We like to think our brains can make rational decisions — but maybe they can't.
The way risks are presented can change the way we respond, says best-selling author Michael Lewis. In his new book, The Undoing Project, Lewis tells the story of Daniel Kahneman and Amos Tversky, two Israeli psychologists who made some surprising discoveries about the way people make decisions. Along the way, they also founded an entire branch of psychology called behavioral economics.
Lewis is also the author of Moneyball, which is about trusting statistics over intuition to build a successful baseball team. He tells NPR's Audie Cornish what Kahneman and Tversky were looking for, and how the Obama administration has put their findings to use.
Interview Highlights
On how framing something as a loss or a gain can affect the way people make decisions
If you have a patient in a doctor's office who's just been told they have terminal cancer but there's this operation they could perform right now that might save their lives. ... They have a 90 percent chance of surviving the operation — if you tell them that, they respond one way. If you tell them ... that they have a 10 percent chance of being killed by the operation, they are about three times less likely to have the operation.
If you frame something as a loss — 10 percent chance of dying — as opposed to as a gain — 90 percent chance of living — people respond entirely differently. They make a different decision.
On what Kahneman and Tversky were searching for
I think their central question is, "How does the mind work?" Not when it's in an emotional state, but when it thinks it's in a rational state; when it's faced with a judgement or a decision to make, what's it doing? That's what they were interested in.
On how the Obama administration has put Kahneman and Tversky's findings to use
The Obama administration actually had, and has, a unit in it that's responsible for framing decisions in a way that leads people to maybe make better decisions. This unit, for example, has gone through all the federal pension plans, many of which were opt-in: required a worker to check a box if he wanted to save a certain amount of money. They changed these plans to opt-out: You had to check a box if you didn't want to save a certain amount of money.
Just that change in what's called the "choice architecture" leads people to save massively more money. And that was just one of the things that Danny and Amos' work revealed: the importance of framing.
On applying Kahneman and Tversky's findings to the 2016 election
I filtered the election through Danny and Amos. They did these wonderful unfinished studies about how the human imagination worked. They called it "The Undoing Project." And they studied, briefly, how people undid tragedy.
So after the election, people who found the result tragic were obeying some of the rules of the imagination that Danny and Amos described: focusing on the FBI director, for example, at the end. Danny and Amos had pointed out that when people endure a tragedy and they try to undo it in their minds so that they get to some alternative reality where it didn't happen, they start at the end and they undo the last thing that happened.
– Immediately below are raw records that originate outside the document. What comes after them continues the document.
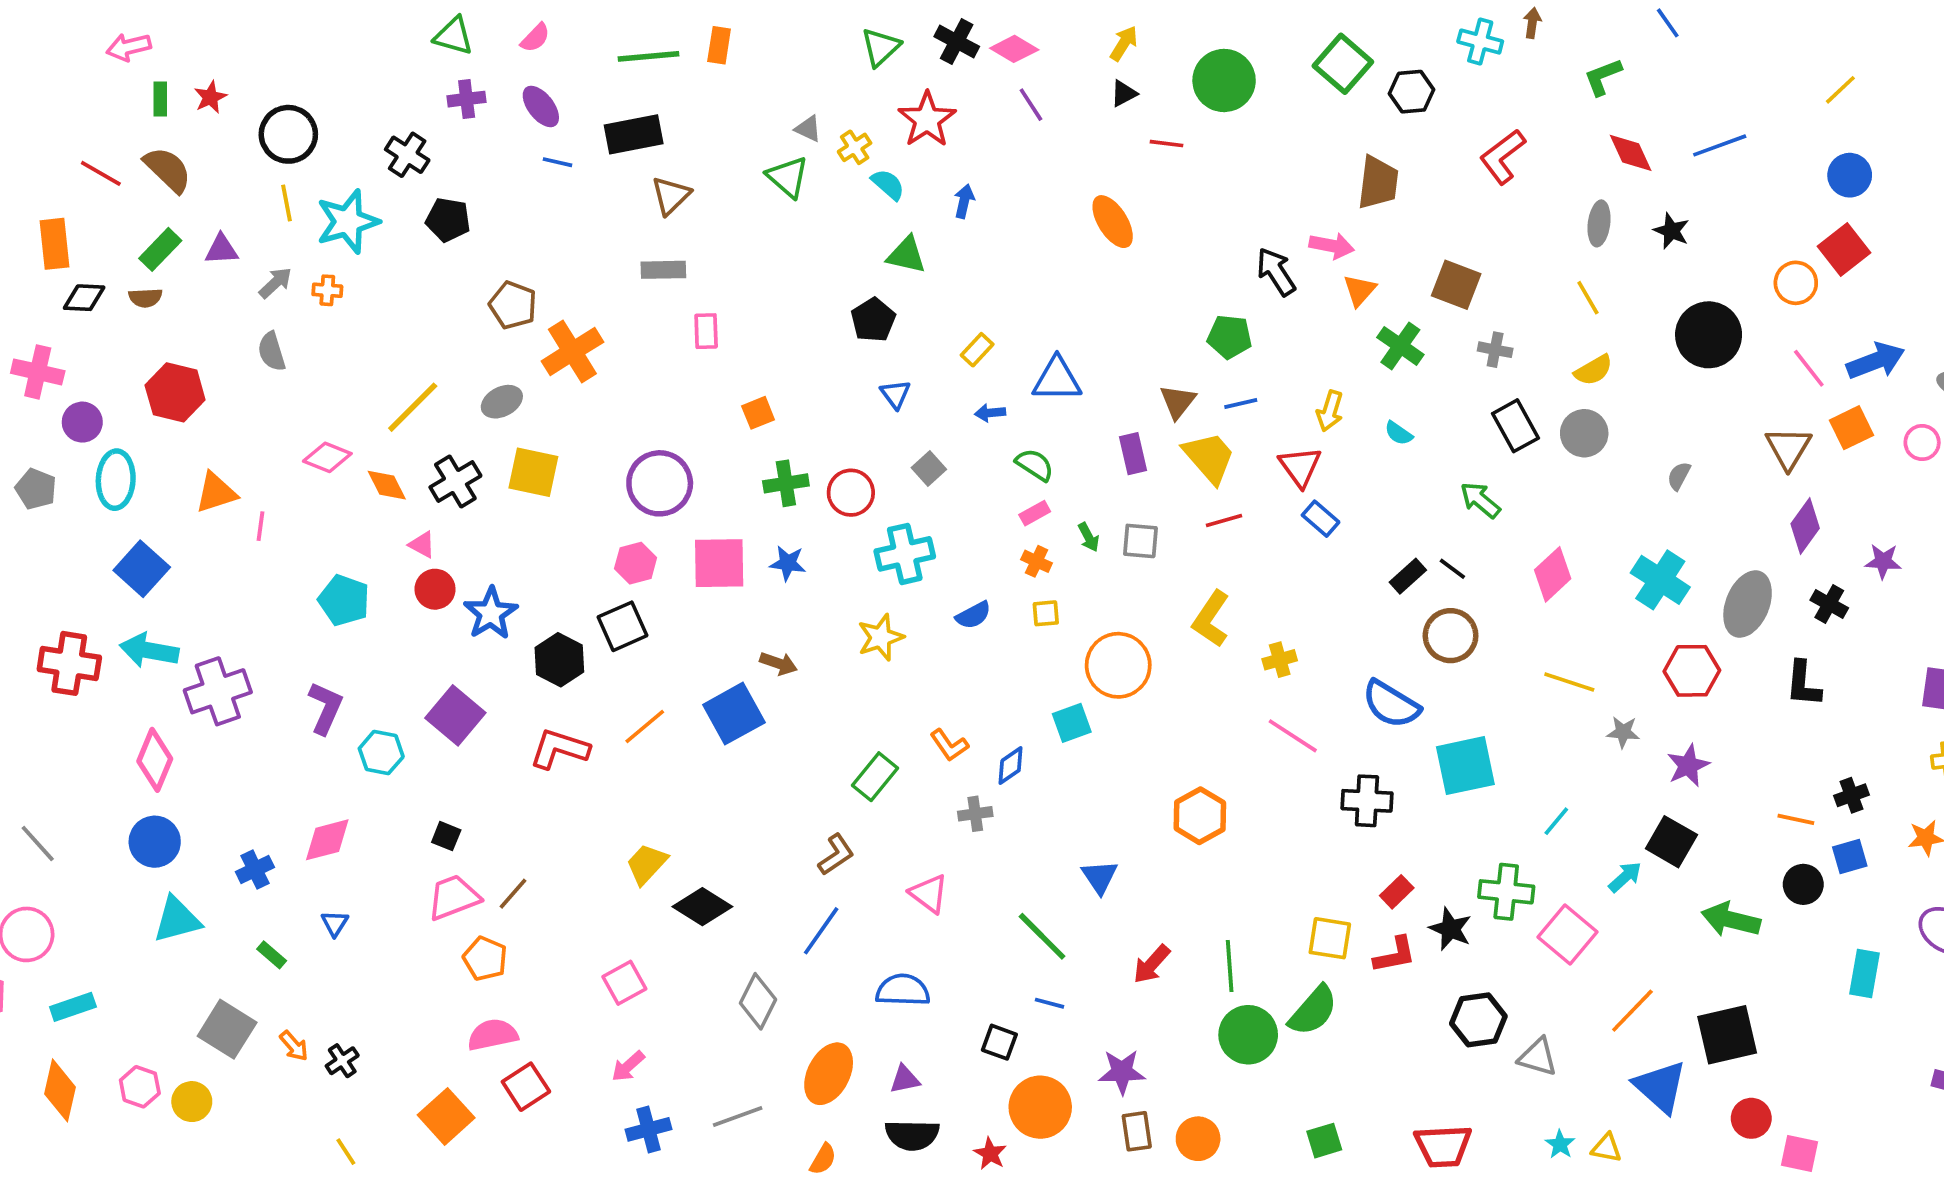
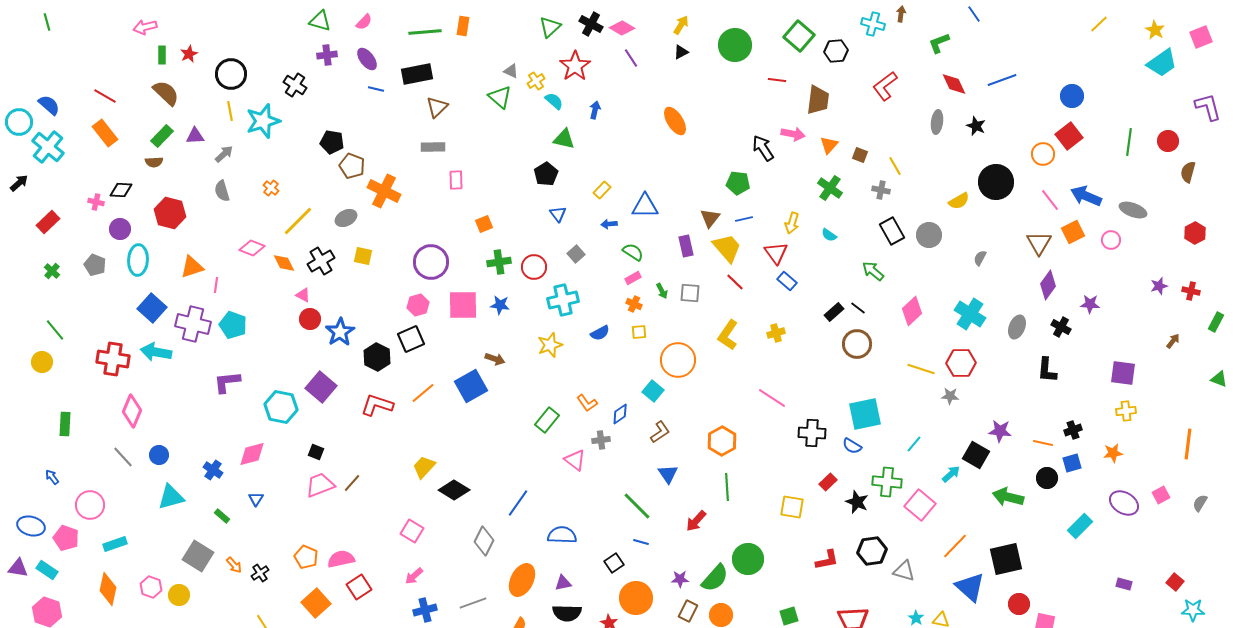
yellow line: (1840, 90) -> (1099, 24), moved
red line: (1166, 144) -> (777, 80), moved
red line: (101, 173) -> (105, 96), moved
black pentagon: (448, 220) -> (332, 142), moved
orange rectangle: (54, 244) -> (105, 133), turned -32
brown square: (1456, 285) -> (860, 155), size x0.6
orange cross: (327, 290) -> (271, 188), moved, turned 35
orange triangle: (1360, 290) -> (829, 145), moved
black diamond: (84, 298) -> (121, 190), moved
yellow line: (1588, 298) -> (895, 166), moved
orange cross: (572, 352) -> (384, 191), turned -32
blue arrow: (1876, 361) -> (1086, 196), turned -136
yellow semicircle: (1593, 370) -> (959, 201), moved
pink cross: (38, 372) -> (96, 202), size x0.6
yellow square: (533, 472) -> (363, 256), size x0.7
red line: (1224, 520) -> (735, 282), turned 60
cyan pentagon: (344, 600) -> (233, 325), moved
gray ellipse: (1748, 604) -> (1017, 327), size x0.7
yellow cross: (1280, 660) -> (776, 333), moved
red hexagon: (1692, 671) -> (961, 363), moved
purple cross: (218, 691) -> (193, 324), moved, turned 32
blue semicircle: (1391, 704) -> (852, 446), moved, size x0.6
purple L-shape: (325, 708) -> (227, 382), moved, turned -120
cyan square: (1072, 723) -> (653, 391), turned -30
cyan hexagon: (381, 753) -> (281, 407), size x1.4
pink diamond: (155, 760) -> (132, 411), moved
purple star: (1688, 766) -> (1000, 431), moved, turned 30
blue circle: (155, 842) -> (159, 455), size x0.7
gray line: (38, 844) -> (123, 457), moved
brown L-shape: (836, 855) -> (660, 432), moved
blue cross: (255, 870) -> (213, 470), turned -30
pink triangle: (929, 894) -> (575, 460), moved
red L-shape: (1395, 955) -> (827, 560), moved
orange pentagon: (485, 959) -> (306, 557), moved
green line: (1230, 966) -> (727, 487), moved
cyan rectangle: (1865, 973) -> (1080, 526), turned 35
pink square: (624, 983) -> (412, 531), turned -30
green semicircle: (1313, 1011) -> (715, 578), moved
black square: (999, 1042) -> (614, 563), turned 36
purple star: (1122, 1072) -> (680, 579), size x0.7
brown rectangle: (1137, 1131) -> (688, 611), turned 35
So they undo the field goal kicker missing the field goal, and they undo the grounder going through the legs of the first baseman in the ninth inning. ...
Whereas, you know, you can think of a thousand different things that could have happened — and that were more probable [than the actions of FBI Director James Comey] — that could have ended with Trump not being president.
On what gave him the idea for his new book
When [Moneyball] was published it was pointed out to me in a review that the mistakes that people make when they're judging other people had been described well by these two Israeli psychologists in the work they'd done in the 1970s. And I was oblivious to it.
This book, if anything, is like the prequel to Moneyball. It explains why experts' intuitive judgments can go wrong and why you need to have data to rely on as a check against the judgments of these experts.